I approach this problem by defining a group which is the different of two row_number():
select group, sum(value)
from (select t.*,
(row_number() over (order by timestamp) -
row_number() over (partition by group order by timestamp)
) as grp
from my_table t
) t
group by group, grp
order by min(timestamp);
The difference of two row numbers is constant for adjacent values.

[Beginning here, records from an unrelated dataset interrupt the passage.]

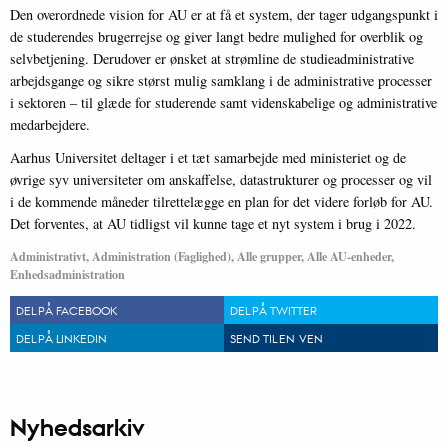
Den overordnede vision for AU er at få et system, der tager udgangspunkt i
de studerendes brugerrejse og giver langt bedre mulighed for overblik og
selvbetjening. Derudover er ønsket at strømline de studieadministrative
arbejdsgange og sikre størst mulig samklang i de administrative processer
i sektoren – til glæde for studerende samt videnskabelige og administrative
medarbejdere.
Aarhus Universitet deltager i et tæt samarbejde med ministeriet og de
øvrige syv universiteter om anskaffelse, datastrukturer og processer og vil
i de kommende måneder tilrettelægge en plan for det videre forløb for AU.
Det forventes, at AU tidligst vil kunne tage et nyt system i brug i 2022.
Administrativt, Administration (Faglighed), Alle grupper, Alle AU-enheder,
Enhedsadministration
DEL PÅ FACEBOOK
DEL PÅ TWITTER
DEL PÅ LINKEDIN
SEND TIL EN VEN
Nyhedsarkiv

A solution using LAG and windowed analytic functions:
SQL Fiddle
Oracle 11g R2 Schema Setup:
CREATE TABLE TEST ( "Timestamp", "Group", Value ) AS
SELECT 1, 'A', 10 FROM DUAL
UNION ALL SELECT 2, 'A', 20 FROM DUAL
UNION ALL SELECT 3, 'B', 15 FROM DUAL
UNION ALL SELECT 4, 'B', 25 FROM DUAL
UNION ALL SELECT 5, 'C', 5 FROM DUAL
UNION ALL SELECT 6, 'A', 5 FROM DUAL
UNION ALL SELECT 7, 'A', 10 FROM DUAL;
Query 1:
WITH changes AS (
SELECT t.*,
CASE WHEN LAG( "Group" ) OVER ( ORDER BY "Timestamp" ) = "Group" THEN 0 ELSE 1 END AS hasChangedGroup
FROM TEST t
),
groups AS (
SELECT "Group",
VALUE,
SUM( hasChangedGroup ) OVER ( ORDER BY "Timestamp" ROWS BETWEEN UNBOUNDED PRECEDING AND CURRENT ROW ) AS grp
FROM changes
)
SELECT "Group",
SUM( VALUE )
FROM Groups
GROUP BY "Group", grp
ORDER BY grp
Results:
| Group | SUM(VALUE) |
|-------|------------|
| A | 30 |
| B | 40 |
| C | 5 |
| A | 15 |
This is typical "star_of_group" problem (see here: https://timurakhmadeev.wordpress.com/2013/07/21/start_of_group/)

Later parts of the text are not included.